Javier Jallabert
Il pleut des trombes d'eau et j'évite de justesse une énorme flaque sur le trottoir devant le portique permettant d'accéder aux quais du RER. Je replie ma trottinette électrique et secoue mes cheveux mouillés, puis mon imper.
La gare de Maisons-Alfort est bondée, j'ai l'habitude et me faufile avec ma trottinette sous le bras en costume vert sous mon imperméable noir, mon sac à dos sur les épaules.
C'est un lundi matin comme je les déteste, il est déjà neuf heures et j'ai trainé, nullement motivé à affronter la journée pourrie qui m'attend.

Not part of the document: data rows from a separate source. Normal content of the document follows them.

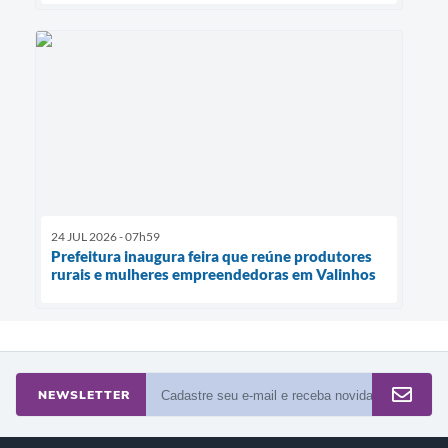
24 JUL 2026 - 07h59
Prefeitura inaugura feira que reúne produtores
rurais e mulheres empreendedoras em Valinhos
NEWSLETTER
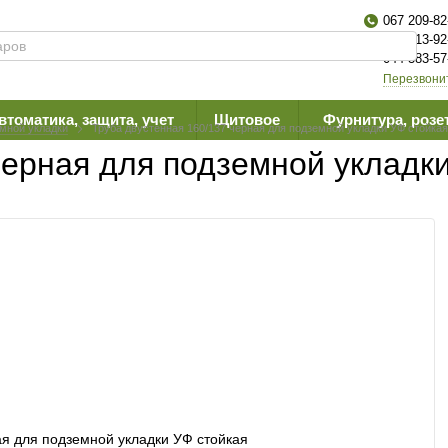
067 209-82
063 613-92
044 383-57
Перезвони
втоматика, защита, учет
Щитовое
Фурнитура, розе
мной укладки
Труба двустенная 160/137 черная для подземной укладки УФ стойкая
черная для подземной укладк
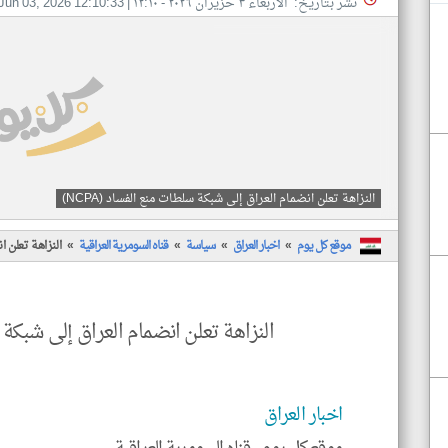
نشر بتاريخ: الأربعاء ٣ حزيران ٢٠٢٦ - ١٢:١٠
|
Jun 03, 2026 12:10:33
النزاهة تعلن انضمام العراق إلى شبكة سلطات منع الفساد (NCPA)
موقع كل يوم
اخبار العراق
سياسة
قناه السومرية العراقية
النزاهة تعلن ان
النزاهة تعلن انضمام العراق إلى شبكة سلط
اخبار العراق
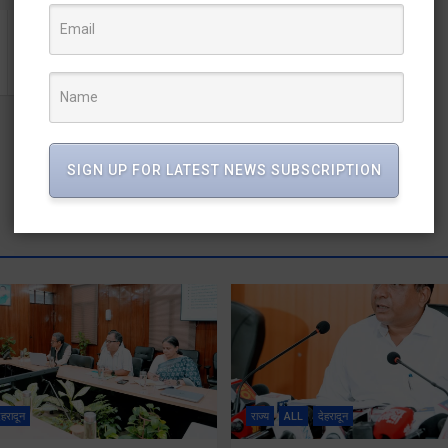
एसटीएफ करेगी पेपर लीक के आरोपियों की सम्पत्तियां जब्त
SIGN UP FOR LATEST NEWS SUBSCRIPTION
ेहरादून
राज्य
ALL
देहरादून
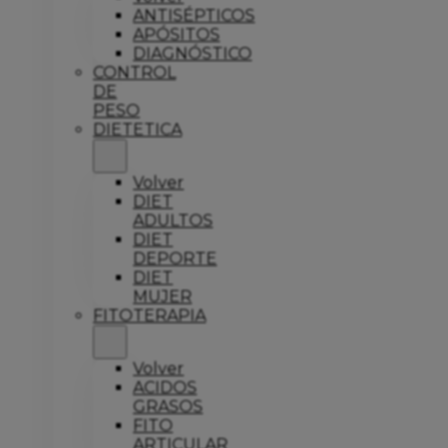
ANTISÉPTICOS
APÓSITOS
DIAGNÓSTICO
CONTROL
DE
PESO
DIETETICA
Volver
DIET
ADULTOS
DIET
DEPORTE
DIET
MUJER
FITOTERAPIA
Volver
ACIDOS
GRASOS
FITO
ARTICULAR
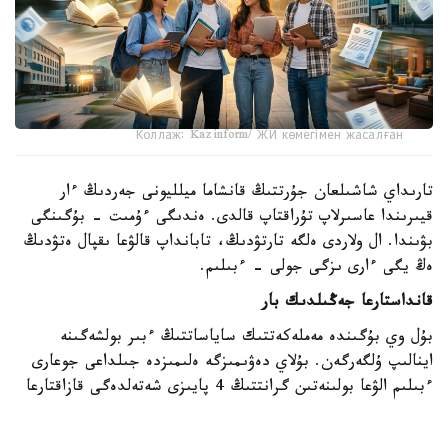
Коллаж: Kazinform/ ЖИ көмегімен жасалған
تارىداي شاشىلعان جۇرتتىڭ قانشاما ميلليونى جەردىڭ ءار
قيىرىندا عاسىرلاپ تۇراقتاپ قالدى. ەندىگى ءۇمىت - بۇگىنگى
بۋىندا. ال ولاردى ەلگە تارتۋدىڭ، تابانداپ قالۋعا ىقپال ەتۋدىڭ
ەڭ يگى ءارى ىزگى جولى - ءبىلىم.
قانداستارعا جەڭىلدىك بار
بۇل وي بۇگىندە مەملەكەتتىك ساياساتتىڭ ءبىر بولشەگىنە
اينالىپ ۇلگەرگەن. بۇلاي دەۋىمىزگە ەلىمىزدە جىلداعى جوعارى
ءبىلىم الۋعا بولىنەتىن گرانتتىڭ 4 پايىزى شەتەلدەگى قازاقتارعا
بەرىلەتىنى تۇرتكى بولىپ وتىر. وسى كۆوتا شەڭبەرىندە 2012
-جىلدان 2025 -جىلعا دەيىن 12000 عا جۋىق قانداس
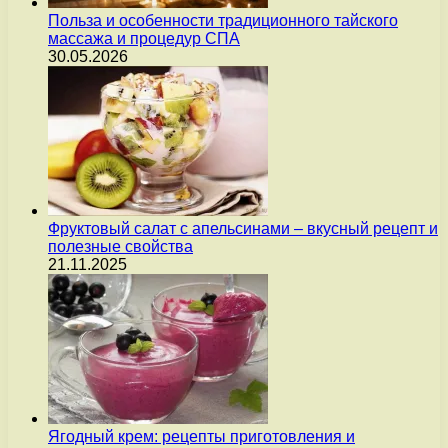
Польза и особенности традиционного тайского
массажа и процедур СПА
30.05.2026
Фруктовый салат с апельсинами – вкусный рецепт и
полезные свойства
21.11.2025
Ягодный крем: рецепты приготовления и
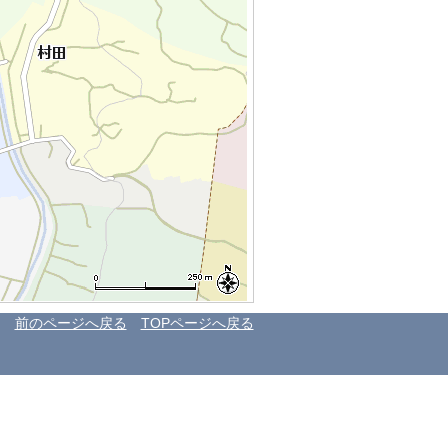
前のページへ戻る
TOPページへ戻る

Ma Société est rachetée, la mauvaise nouvelle est tombée avant l'été et les postes de directeurs sont en double, dont le mien. Les nouveaux propriétaires sont déjà dans les locaux et font une razzia service par service.
Il faut donc, en théorie, que j'affronte le directeur informatique en face comme un adversaire pour prouver que je suis le meilleur !
Le problème c'est que je ne suis pas combatif, ce n'est pas mon genre et je trouve ça naze. Surtout, et je l'ai appris vendredi, alors que j'étais en déplacement, les dés sont pipés puisque ce type est un des patrons de l'entreprise qui nous rachète. Il a donc déjà gagné. J'aurais dû me faire porter malade et attendre ma lettre de licenciement à la maison. Là je vais aller me ridiculiser face à un gars déjà vainqueur.
L'évidence m'assaille : Je vais me faire virer et devoir trouver un nouveau poste. Argh ! pas envie !
Dépité, je me rends en tête de train, il y a toujours moins de monde et je mets mes écouteurs. Les musiques de ma playlist s'enchainent, alors que je me prépare mentalement à la journée pourrie qui m'attend.
Je l'aimais ma boite de matériel industriel et depuis que les rumeurs du rachat se sont confirmées, j'ai le moral au plus bas. J'y suis depuis mon premier stage et je m'y sentais bien. J'ai progressé et monté les échelons très vite, pour obtenir un titre de directeur, plutôt ronflant, pas tellement mérité, dans le sens où je ne suis pas un leader, mais juste un matheux timide.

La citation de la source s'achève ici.